▶ **What to produce**
A precise reproduction of every record below is needed, minus the pictures.

▶ **Data section**
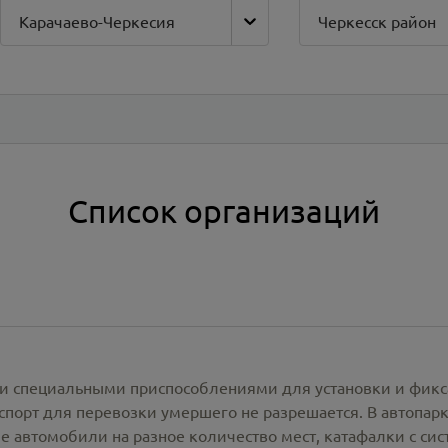
Карачаево-Черкесия
Черкесск район
Список организаций
и специальными приспособлениями для установки и фикс
спорт для перевозки умершего не разрешается. В автопа
е автомобили на разное количество мест, катафалки с си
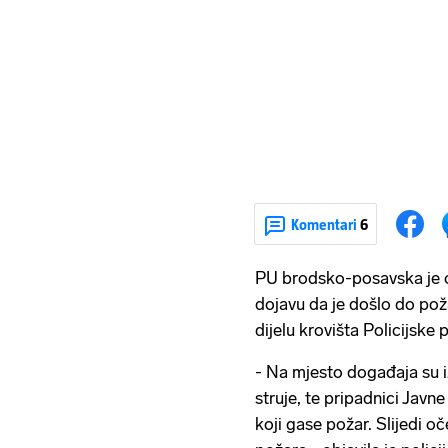
Komentari
6
PU brodsko-posavska je ob
dojavu da je došlo do po
dijelu krovišta Policijsk
- Na mjesto događaja su iz
struje, te pripadnici Jav
koji gase požar. Slijedi o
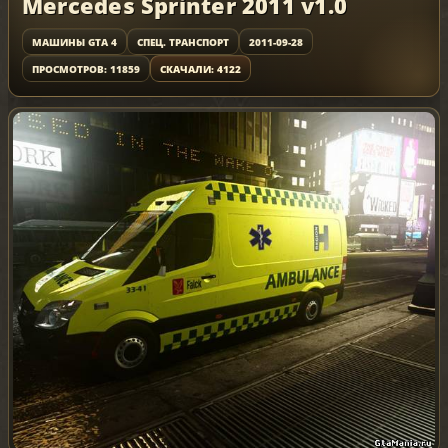
Mercedes Sprinter 2011 v1.0
МАШИНЫ GTA 4
СПЕЦ. ТРАНСПОРТ
2011-09-28
ПРОСМОТРОВ: 11859
СКАЧАЛИ: 4122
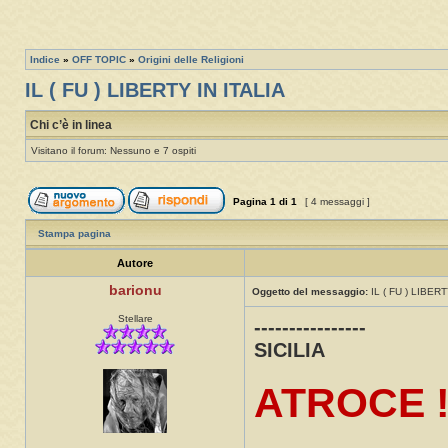
Indice
»
OFF TOPIC
»
Origini delle Religioni
IL ( FU ) LIBERTY IN ITALIA
Chi c’è in linea
Visitano il forum: Nessuno e 7 ospiti
Pagina
1
di
1
[ 4 messaggi ]
Stampa pagina
Autore
barionu
Oggetto del messaggio:
IL ( FU ) LIBERT
Stellare
----------------
SICILIA
ATROCE 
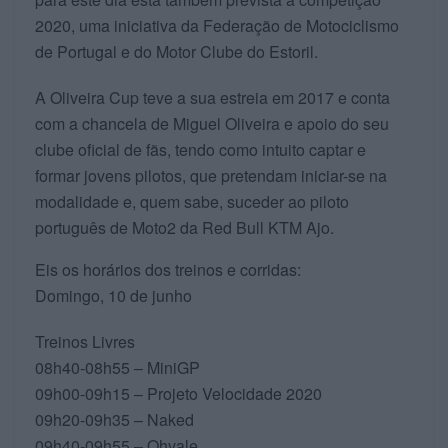
2020, uma iniciativa da Federação de Motociclismo
de Portugal e do Motor Clube do Estoril.
A Oliveira Cup teve a sua estreia em 2017 e conta
com a chancela de Miguel Oliveira e apoio do seu
clube oficial de fãs, tendo como intuito captar e
formar jovens pilotos, que pretendam iniciar-se na
modalidade e, quem sabe, suceder ao piloto
português de Moto2 da Red Bull KTM Ajo.
Eis os horários dos treinos e corridas:
Domingo, 10 de junho
Treinos Livres
08h40-08h55 – MiniGP
09h00-09h15 – Projeto Velocidade 2020
09h20-09h35 – Naked
09h40-09h55 – Ohvale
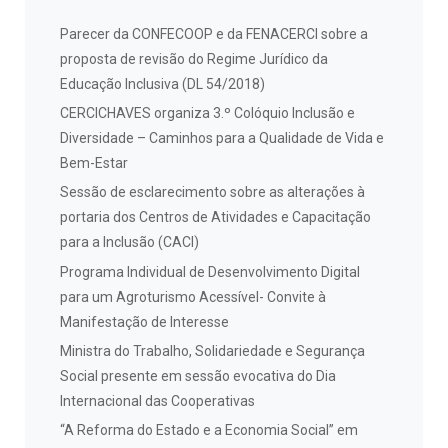
Parecer da CONFECOOP e da FENACERCI sobre a
proposta de revisão do Regime Jurídico da
Educação Inclusiva (DL 54/2018)
CERCICHAVES organiza 3.º Colóquio Inclusão e
Diversidade – Caminhos para a Qualidade de Vida e
Bem-Estar
Sessão de esclarecimento sobre as alterações à
portaria dos Centros de Atividades e Capacitação
para a Inclusão (CACI)
Programa Individual de Desenvolvimento Digital
para um Agroturismo Acessível- Convite à
Manifestação de Interesse
Ministra do Trabalho, Solidariedade e Segurança
Social presente em sessão evocativa do Dia
Internacional das Cooperativas
“A Reforma do Estado e a Economia Social” em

▶ **Solution to the problem**
Карачаево-Черкесия
Черкесск район
Список организаций
и специальными приспособлениями для установки и фикс
спорт для перевозки умершего не разрешается. В автопа
е автомобили на разное количество мест, катафалки с си
Komentari
6
PU brodsko-posavska je ob
dojavu da je došlo do po
dijelu krovišta Policijsk
- Na mjesto događaja su iz
struje, te pripadnici Jav
koji gase požar. Slijedi o
Mercedes Sprinter 2011 v1.0
МАШИНЫ GTA 4
СПЕЦ. ТРАНСПОРТ
2011-09-28
ПРОСМОТРОВ: 11859
СКАЧАЛИ: 4122
Indice
»
OFF TOPIC
»
Origini delle Religioni
IL ( FU ) LIBERTY IN ITALIA
Chi c’è in linea
Visitano il forum: Nessuno e 7 ospiti
Pagina
1
di
1
[ 4 messaggi ]
Stampa pagina
Autore
barionu
Oggetto del messaggio:
IL ( FU ) LIBERT
Stellare
----------------
SICILIA
ATROCE 
2020, uma iniciativa da Federação de Motociclismo
de Portugal e do Motor Clube do Estoril.
A Oliveira Cup teve a sua estreia em 2017 e conta
com a chancela de Miguel Oliveira e apoio do seu
clube oficial de fãs, tendo como intuito captar e
formar jovens pilotos, que pretendam iniciar-se na
modalidade e, quem sabe, suceder ao piloto
português de Moto2 da Red Bull KTM Ajo.
Eis os horários dos treinos e corridas:
Domingo, 10 de junho
Treinos Livres
08h40-08h55 – MiniGP
09h00-09h15 – Projeto Velocidade 2020
09h20-09h35 – Naked
09h40-09h55 – Ohvale
Parecer da CONFECOOP e da FENACERCI sobre a
proposta de revisão do Regime Jurídico da
Educação Inclusiva (DL 54/2018)
CERCICHAVES organiza 3.º Colóquio Inclusão e
Diversidade – Caminhos para a Qualidade de Vida e
Bem-Estar
Sessão de esclarecimento sobre as alterações à
portaria dos Centros de Atividades e Capacitação
para a Inclusão (CACI)
Programa Individual de Desenvolvimento Digital
para um Agroturismo Acessível- Convite à
Manifestação de Interesse
Ministra do Trabalho, Solidariedade e Segurança
Social presente em sessão evocativa do Dia
Internacional das Cooperativas
“A Reforma do Estado e a Economia Social” em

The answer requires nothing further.